[Saved data entries]
****************
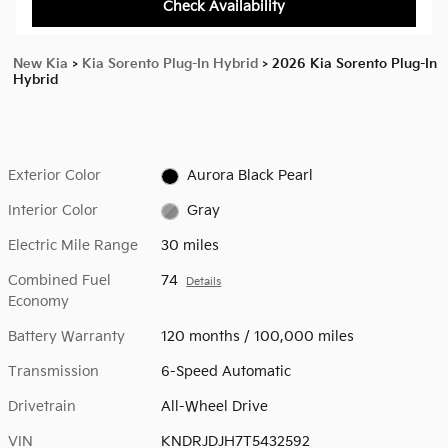
Check Availability
New Kia
>
Kia Sorento Plug-In Hybrid
>
2026 Kia Sorento Plug-In
Hybrid
Exterior Color
Aurora Black Pearl
Interior Color
Gray
Electric Mile Range
30 miles
Combined Fuel
74
Details
Economy
Battery Warranty
120 months / 100,000 miles
Transmission
6-Speed Automatic
Drivetrain
All-Wheel Drive
VIN
KNDRJDJH7T5432592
****************
## Task to carry out
Look through the records and gather each line with the word "Plug".

## Completed exercise
Kia Sorento Plug-In Hybrid
2026 Kia Sorento Plug-In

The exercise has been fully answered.